Erytheia
それは、恐ろしくも美しい色彩に包まれていた。
chapter.1
夕暮れの街にポツリと立ち尽くす一人の少女。冷たい眼差しで街中、沈む夕日を見つめていた。
ここは誰もいない街、「ユートピア」。かつて理想郷と名付けられた街は、もはや面影すら残さずゴーストタウンと化していた。並ぶ家々は、埃まみれに廃れ果て、小さな三角公園の崩れた遊具は烏の寝床となっていた。道路脇に捨てられた、フロントガラスの割れた自動車は、もう走ることも出来ないだろう。
少女は誰もいない街に独り居た。
人々が姿を消した原因、それは数年前にとある病が蔓延したことにあった。感染したら最後、患者達に未来はない。感染しなかった者は病に怯え、次々と街から立ち去ったのだ。

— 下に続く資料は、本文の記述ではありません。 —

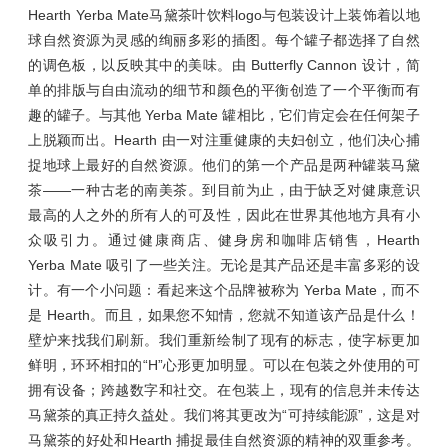
Hearth Yerba Mate马黛茶叶饮料logo与包装设计上装饰着以地
球自然资源为灵感的绚丽多彩的插图。每个罐子都选择了自然
的调色板，以反映其中的美味。由 Butterfly Cannon 设计，简
单的排版与自由流动的细节和颜色的平衡创造了一个平衡而有
趣的罐子。与其他 Yerba Mate 罐相比，它们肯定会在任何架子
上脱颖而出。Hearth 由一对注重健康的夫妇创立，他们决心捕
捉地球上最好的自然资源。他们的第一个产品是两种罐装马黛
茶——一种古老的南美茶。到目前为止，由于缺乏对健康意识
最高的人之外的所有人的可及性，因此在世界其他地方具有小
众吸引力。通过健康商店、健身房和咖啡店销售，Hearth
Yerba Mate 吸引了一些关注。无论是其产品还是丰富多彩的设
计。有一个小问题：看起来这个品牌被称为 Yerba Mate，而不
是 Hearth。而且，如果您不知情，您就不知道该产品是什么！
壁炉来找我们刷新。我们重新绘制了现有的标志，使字标更加
鲜明，环环相扣的“H”心形更加明显。可以在包装之外使用的可
拥有设备；跨越数字和社交。在包装上，现有的信息并未传达
马黛茶的真正持久益处。我们将其更改为“可持续能源”，这是对
马黛茶的好处和Hearth 捕捉最佳自然资源的精神的双重参考。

夕日を睨む少女は、腕を組み苛立った様子。それを表すように足は貧乏ゆすりを始めていた。背中に背負う大剣が、その光景の異様さを際立てる。
「この時間帯って聞いたんですけどねぇ」
まだ幼さの残る声、一つに束ねた純白の髪が橙色から黒に変わるその時間。
廃墟が眩むその瞬間に、待ち望んだ「それ」は現れた。
人間の悲鳴によく似た音だった。雑音混じりの鳴き声が死んだ街に木霊する。大きな何かが近づいてくるような、四足歩行の足音が地面を揺らす。
ひび割れたビルの間から顔を出したのは、一言「化け物」と言えば済むような、あまりにも大きな異形の怪物だった。
それは、
それは、恐ろしくも美しい色彩に包まれていた。